--- Brief ---
In the output, include exactly the lines from the beginning of the records up to and including the one that contains "15 januar 2026", and leave out the pictures.

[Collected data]
━━━
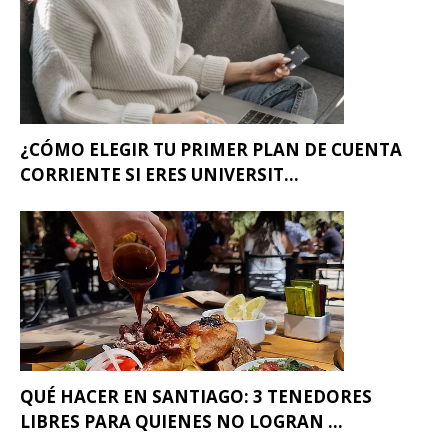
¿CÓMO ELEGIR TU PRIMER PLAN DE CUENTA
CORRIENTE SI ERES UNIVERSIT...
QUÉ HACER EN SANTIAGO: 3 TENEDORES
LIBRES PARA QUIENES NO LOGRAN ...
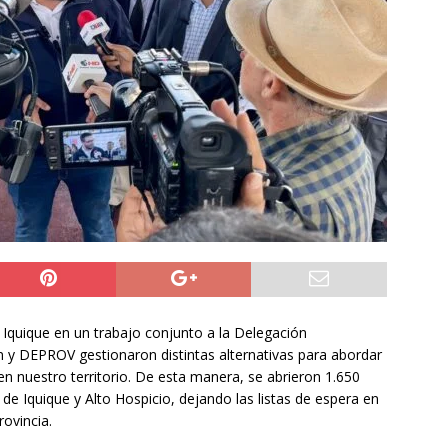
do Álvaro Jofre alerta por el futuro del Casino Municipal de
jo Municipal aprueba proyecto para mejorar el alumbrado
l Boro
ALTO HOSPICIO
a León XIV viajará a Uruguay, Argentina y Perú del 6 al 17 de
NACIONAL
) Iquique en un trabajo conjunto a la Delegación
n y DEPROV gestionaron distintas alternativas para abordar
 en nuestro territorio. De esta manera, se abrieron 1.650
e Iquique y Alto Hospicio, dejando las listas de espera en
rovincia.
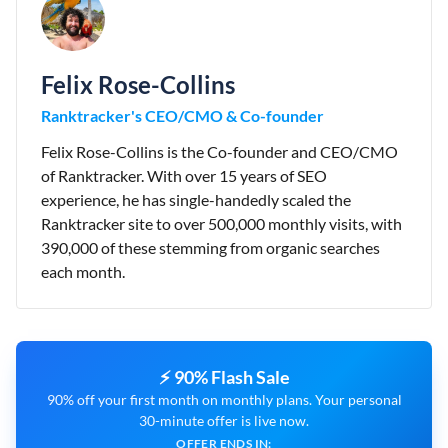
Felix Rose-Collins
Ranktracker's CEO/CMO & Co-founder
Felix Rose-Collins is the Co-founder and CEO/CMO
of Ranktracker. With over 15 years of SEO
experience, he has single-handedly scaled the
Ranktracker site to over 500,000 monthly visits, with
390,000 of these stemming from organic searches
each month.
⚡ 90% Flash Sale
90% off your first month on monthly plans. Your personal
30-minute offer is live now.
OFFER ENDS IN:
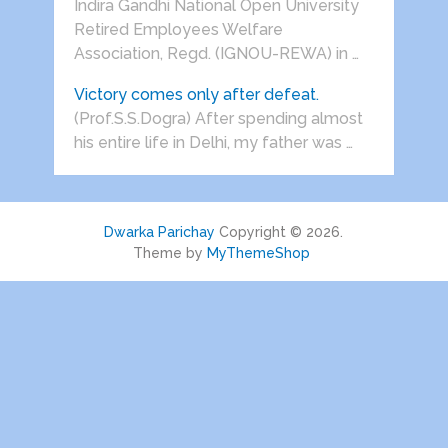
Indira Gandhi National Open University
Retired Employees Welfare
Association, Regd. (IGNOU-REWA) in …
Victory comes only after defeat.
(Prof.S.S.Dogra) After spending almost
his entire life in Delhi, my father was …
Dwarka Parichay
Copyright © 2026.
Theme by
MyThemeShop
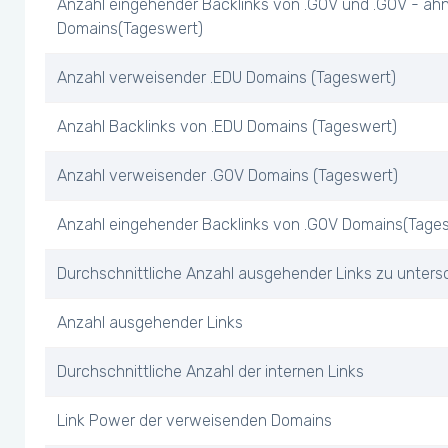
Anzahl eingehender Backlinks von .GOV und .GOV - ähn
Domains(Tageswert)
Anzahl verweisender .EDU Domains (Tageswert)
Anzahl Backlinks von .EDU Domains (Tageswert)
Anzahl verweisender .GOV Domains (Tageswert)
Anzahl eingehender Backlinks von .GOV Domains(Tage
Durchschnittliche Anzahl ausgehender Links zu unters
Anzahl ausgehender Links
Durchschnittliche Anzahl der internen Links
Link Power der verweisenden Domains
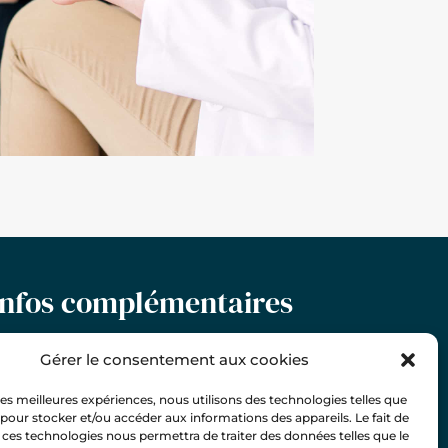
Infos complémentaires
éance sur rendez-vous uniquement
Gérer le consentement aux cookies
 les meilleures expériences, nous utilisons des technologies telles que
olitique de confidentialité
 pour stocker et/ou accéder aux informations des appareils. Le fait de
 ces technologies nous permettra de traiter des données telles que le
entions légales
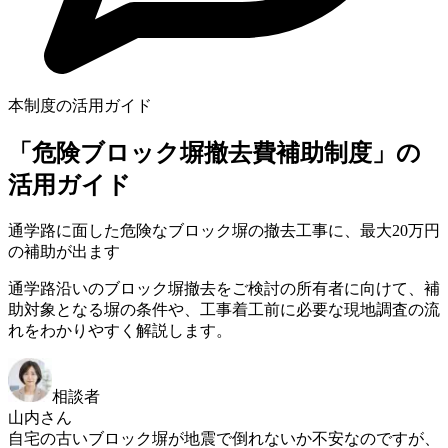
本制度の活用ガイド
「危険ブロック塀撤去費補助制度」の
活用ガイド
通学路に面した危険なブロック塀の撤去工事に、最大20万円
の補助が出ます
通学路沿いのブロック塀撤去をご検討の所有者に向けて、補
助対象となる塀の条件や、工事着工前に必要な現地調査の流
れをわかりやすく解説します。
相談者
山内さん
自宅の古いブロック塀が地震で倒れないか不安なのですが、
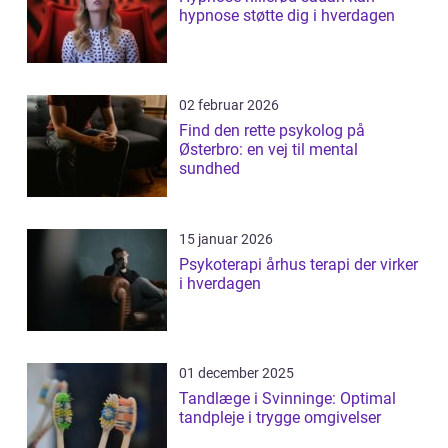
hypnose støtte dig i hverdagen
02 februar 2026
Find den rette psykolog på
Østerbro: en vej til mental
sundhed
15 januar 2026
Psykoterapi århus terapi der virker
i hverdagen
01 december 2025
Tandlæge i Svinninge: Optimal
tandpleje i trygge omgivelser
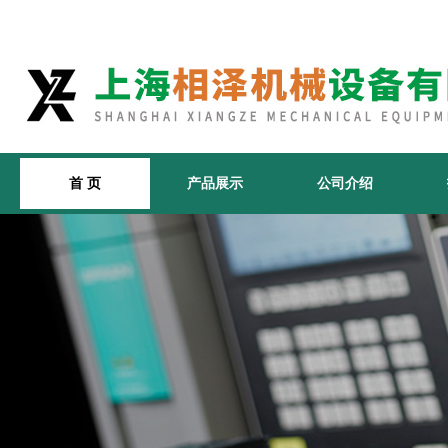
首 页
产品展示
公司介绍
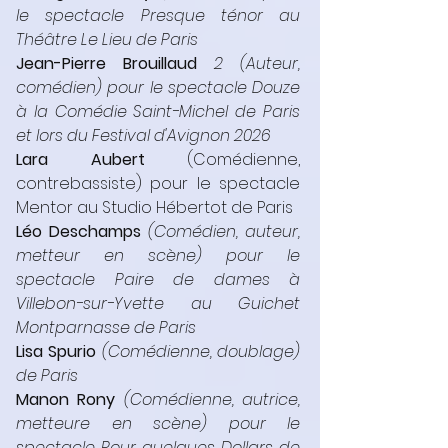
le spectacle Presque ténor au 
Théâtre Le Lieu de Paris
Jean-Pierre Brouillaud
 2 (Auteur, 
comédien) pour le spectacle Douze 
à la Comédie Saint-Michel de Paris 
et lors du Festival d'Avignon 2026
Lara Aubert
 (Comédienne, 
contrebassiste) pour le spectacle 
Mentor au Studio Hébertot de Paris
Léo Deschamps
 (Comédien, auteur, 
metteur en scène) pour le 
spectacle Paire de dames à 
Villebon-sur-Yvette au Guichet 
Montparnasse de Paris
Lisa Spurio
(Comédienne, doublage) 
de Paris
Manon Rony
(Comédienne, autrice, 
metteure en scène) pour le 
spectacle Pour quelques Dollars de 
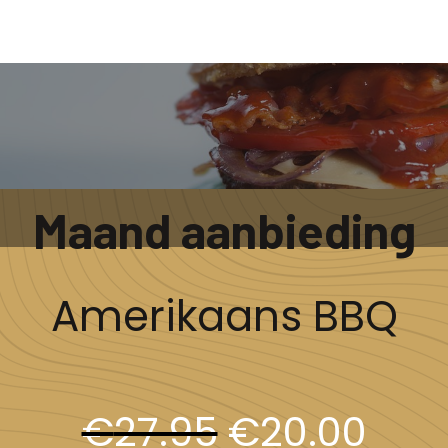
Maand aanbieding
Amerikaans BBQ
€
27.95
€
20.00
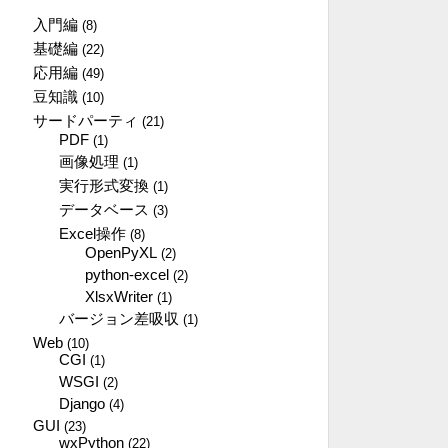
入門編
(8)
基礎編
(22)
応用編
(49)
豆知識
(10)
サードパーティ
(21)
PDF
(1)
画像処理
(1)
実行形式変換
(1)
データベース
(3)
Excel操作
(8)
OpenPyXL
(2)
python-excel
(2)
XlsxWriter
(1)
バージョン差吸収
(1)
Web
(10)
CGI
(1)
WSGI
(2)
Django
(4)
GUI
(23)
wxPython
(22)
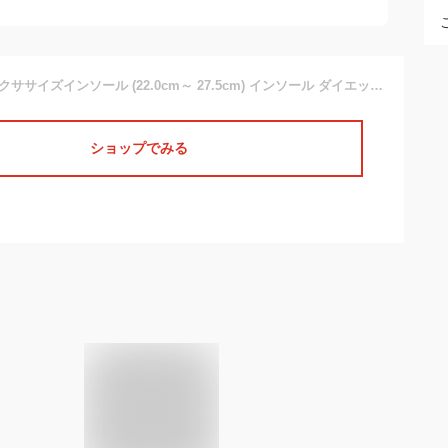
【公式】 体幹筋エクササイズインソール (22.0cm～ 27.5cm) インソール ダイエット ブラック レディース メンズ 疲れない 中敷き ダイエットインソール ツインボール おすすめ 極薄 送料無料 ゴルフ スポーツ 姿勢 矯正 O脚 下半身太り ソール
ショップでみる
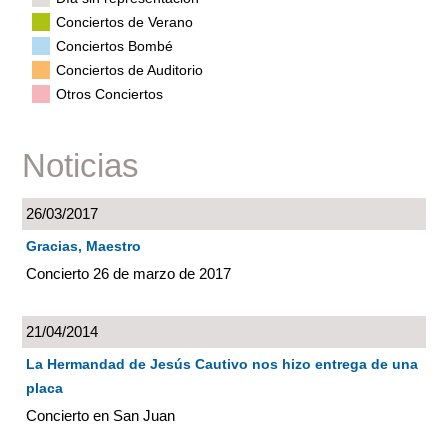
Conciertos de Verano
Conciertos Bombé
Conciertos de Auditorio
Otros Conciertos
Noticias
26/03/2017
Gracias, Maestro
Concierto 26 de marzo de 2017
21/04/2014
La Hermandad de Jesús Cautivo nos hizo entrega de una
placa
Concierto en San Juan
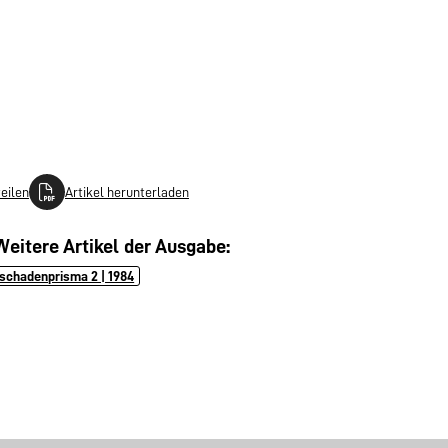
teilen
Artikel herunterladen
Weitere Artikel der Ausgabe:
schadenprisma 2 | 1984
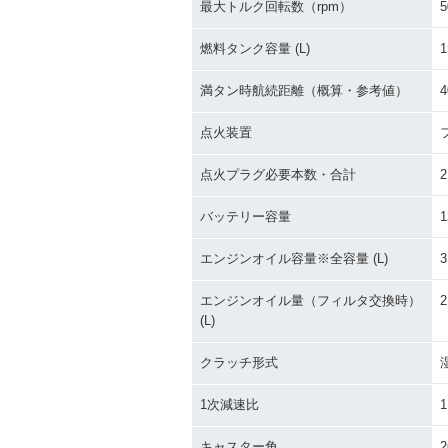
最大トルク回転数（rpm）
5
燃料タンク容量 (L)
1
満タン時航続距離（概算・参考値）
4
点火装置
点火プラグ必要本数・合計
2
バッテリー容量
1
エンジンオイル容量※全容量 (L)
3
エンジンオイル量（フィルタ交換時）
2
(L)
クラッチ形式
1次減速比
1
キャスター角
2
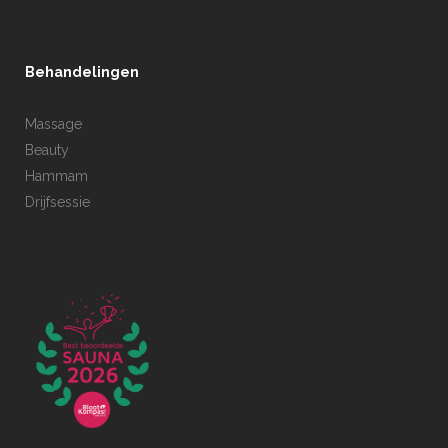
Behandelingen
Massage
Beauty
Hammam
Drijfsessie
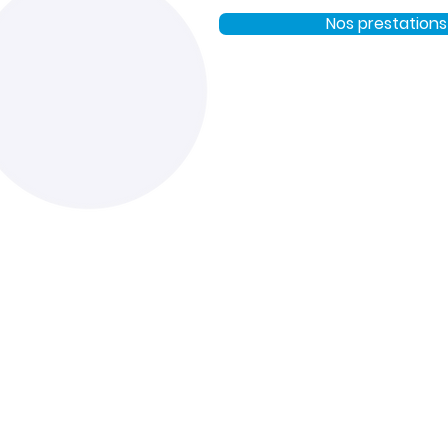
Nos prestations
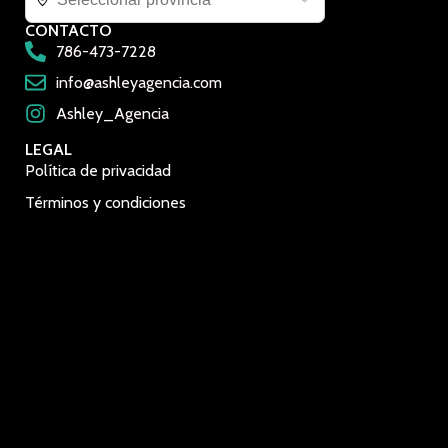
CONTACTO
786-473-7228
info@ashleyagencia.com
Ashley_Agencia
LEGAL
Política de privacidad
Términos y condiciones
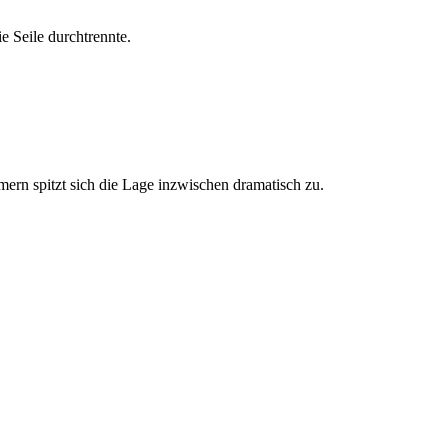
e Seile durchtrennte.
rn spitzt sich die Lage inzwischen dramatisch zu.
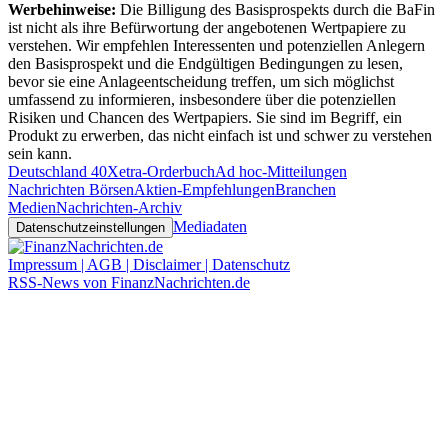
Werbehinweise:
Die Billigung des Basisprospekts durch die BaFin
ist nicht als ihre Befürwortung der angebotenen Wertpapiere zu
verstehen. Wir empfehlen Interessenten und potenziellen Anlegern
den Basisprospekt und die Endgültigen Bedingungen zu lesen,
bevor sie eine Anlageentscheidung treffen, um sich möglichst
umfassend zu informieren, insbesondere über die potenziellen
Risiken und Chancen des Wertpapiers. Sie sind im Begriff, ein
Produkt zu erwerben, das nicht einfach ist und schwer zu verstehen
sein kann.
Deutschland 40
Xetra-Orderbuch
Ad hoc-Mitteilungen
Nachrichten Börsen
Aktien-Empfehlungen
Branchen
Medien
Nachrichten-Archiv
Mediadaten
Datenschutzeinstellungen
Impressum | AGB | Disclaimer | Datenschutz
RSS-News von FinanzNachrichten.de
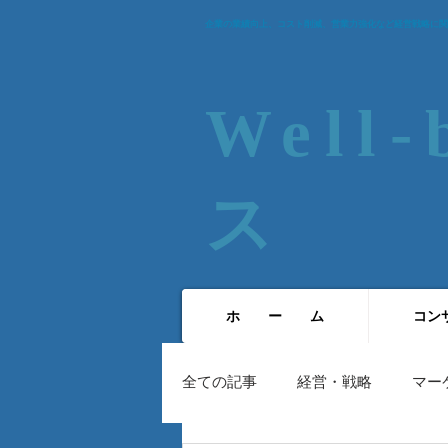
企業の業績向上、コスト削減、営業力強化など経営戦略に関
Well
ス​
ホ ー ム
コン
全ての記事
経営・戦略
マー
━━━
--- Response box ---
¿CÓMO ELEGIR TU PRIMER PLAN DE CUENTA
CORRIENTE SI ERES UNIVERSIT...
QUÉ HACER EN SANTIAGO: 3 TENEDORES
LIBRES PARA QUIENES NO LOGRAN ...
do Álvaro Jofre alerta por el futuro del Casino Municipal de
jo Municipal aprueba proyecto para mejorar el alumbrado
l Boro
ALTO HOSPICIO
a León XIV viajará a Uruguay, Argentina y Perú del 6 al 17 de
NACIONAL
) Iquique en un trabajo conjunto a la Delegación
n y DEPROV gestionaron distintas alternativas para abordar
 en nuestro territorio. De esta manera, se abrieron 1.650
e Iquique y Alto Hospicio, dejando las listas de espera en
rovincia.
Felix Rose-Collins
Ranktracker's CEO/CMO & Co-founder
Felix Rose-Collins is the Co-founder and CEO/CMO
of Ranktracker. With over 15 years of SEO
experience, he has single-handedly scaled the
Ranktracker site to over 500,000 monthly visits, with
390,000 of these stemming from organic searches
each month.
⚡ 90% Flash Sale
90% off your first month on monthly plans. Your personal
30-minute offer is live now.
OFFER ENDS IN:
Indira Gandhi National Open University
Retired Employees Welfare
Association, Regd. (IGNOU-REWA) in …
Victory comes only after defeat.
(Prof.S.S.Dogra) After spending almost
his entire life in Delhi, my father was …
Dwarka Parichay
Copyright © 2026.
Theme by
MyThemeShop
Anzahl eingehender Backlinks von .GOV und .GOV - ähn
Domains(Tageswert)
Anzahl verweisender .EDU Domains (Tageswert)
Anzahl Backlinks von .EDU Domains (Tageswert)
Anzahl verweisender .GOV Domains (Tageswert)
Anzahl eingehender Backlinks von .GOV Domains(Tage
Durchschnittliche Anzahl ausgehender Links zu unters
Anzahl ausgehender Links
Durchschnittliche Anzahl der internen Links
Link Power der verweisenden Domains
Infos complémentaires
éance sur rendez-vous uniquement
Gérer le consentement aux cookies
 les meilleures expériences, nous utilisons des technologies telles que
olitique de confidentialité
 pour stocker et/ou accéder aux informations des appareils. Le fait de
 ces technologies nous permettra de traiter des données telles que le
entions légales
本制度の活用ガイド
「危険ブロック塀撤去費補助制度」の
活用ガイド
通学路に面した危険なブロック塀の撤去工事に、最大20万円
の補助が出ます
通学路沿いのブロック塀撤去をご検討の所有者に向けて、補
助対象となる塀の条件や、工事着工前に必要な現地調査の流
れをわかりやすく解説します。
相談者
山内さん
自宅の古いブロック塀が地震で倒れないか不安なのですが、
hypnose støtte dig i hverdagen
02 februar 2026
Find den rette psykolog på
Østerbro: en vej til mental
sundhed
15 januar 2026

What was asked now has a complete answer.